From the entries below, list each line with "latest".
Start of THE DATA
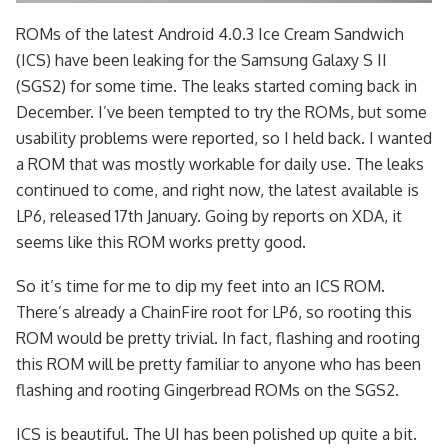
ROMs of the latest Android 4.0.3 Ice Cream Sandwich
(ICS) have been leaking for the Samsung Galaxy S II
(SGS2) for some time. The leaks started coming back in
December. I’ve been tempted to try the ROMs, but some
usability problems were reported, so I held back. I wanted
a ROM that was mostly workable for daily use. The leaks
continued to come, and right now, the latest available is
LP6, released 17th January. Going by reports on XDA, it
seems like this ROM works pretty good.
So it’s time for me to dip my feet into an ICS ROM.
There’s already a ChainFire root for LP6, so rooting this
ROM would be pretty trivial. In fact, flashing and rooting
this ROM will be pretty familiar to anyone who has been
flashing and rooting Gingerbread ROMs on the SGS2.
ICS is beautiful. The UI has been polished up quite a bit.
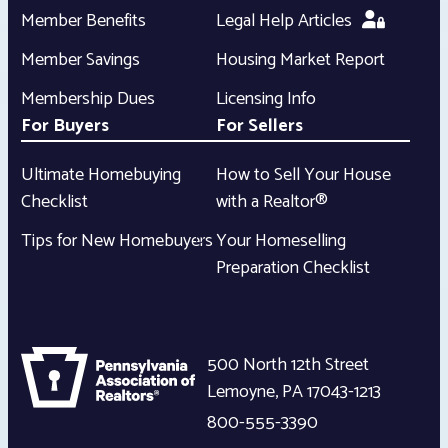
Member Benefits
Legal Help Articles
Member Savings
Housing Market Report
Membership Dues
Licensing Info
For Buyers
For Sellers
Ultimate Homebuying
How to Sell Your House
Checklist
with a Realtor®
Tips for New Homebuyers
Your Homeselling
Preparation Checklist
500 North 12th Street
Lemoyne
,
PA
17043-1213
800-555-3390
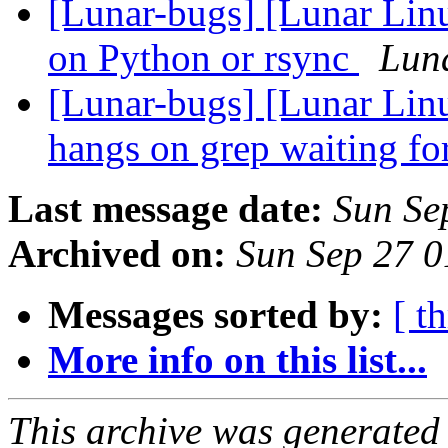
[Lunar-bugs] [Lunar Linu
on Python or rsync
Luna
[Lunar-bugs] [Lunar Lin
hangs on grep waiting fo
Last message date:
Sun Se
Archived on:
Sun Sep 27 
Messages sorted by:
[ t
More info on this list...
This archive was generated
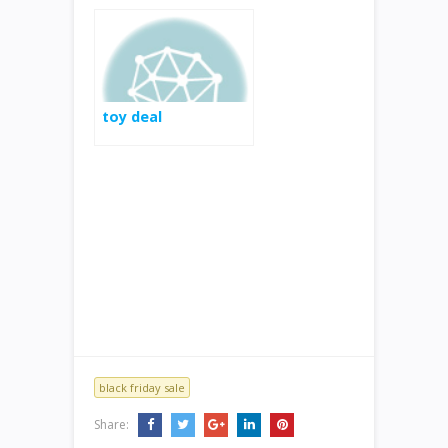
toy deal
black friday sale
Share:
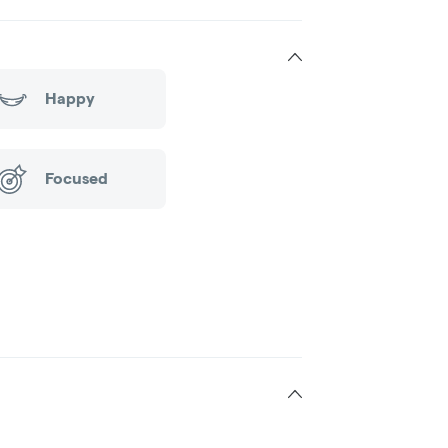
Happy
Focused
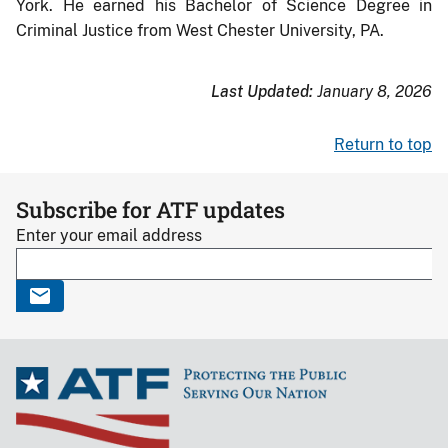
York. He earned his Bachelor of Science Degree in
Criminal Justice from West Chester University, PA.
Last Updated:
January 8, 2026
Return to top
Subscribe for ATF updates
Enter your email address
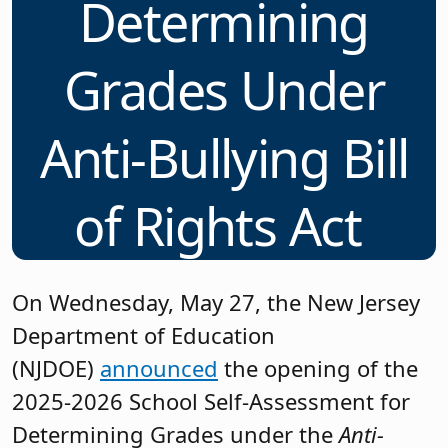
Determining
Grades Under
Anti-Bullying Bill
of Rights Act
On Wednesday, May 27, the New Jersey
Department of Education
(NJDOE)
announced
the opening of the
2025-2026 School Self-Assessment for
Determining Grades under the
Anti-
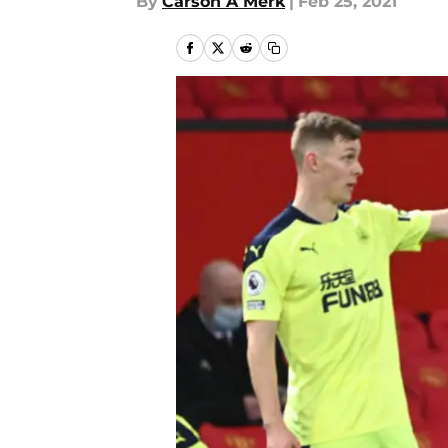
By
Carson A Merk
|
Feb 25, 2021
End of THE DATA
* SOLUTION TO THIS EXERCISE *
ROMs of the latest Android 4.0.3 Ice Cream Sandwich
continued to come, and right now, the latest available is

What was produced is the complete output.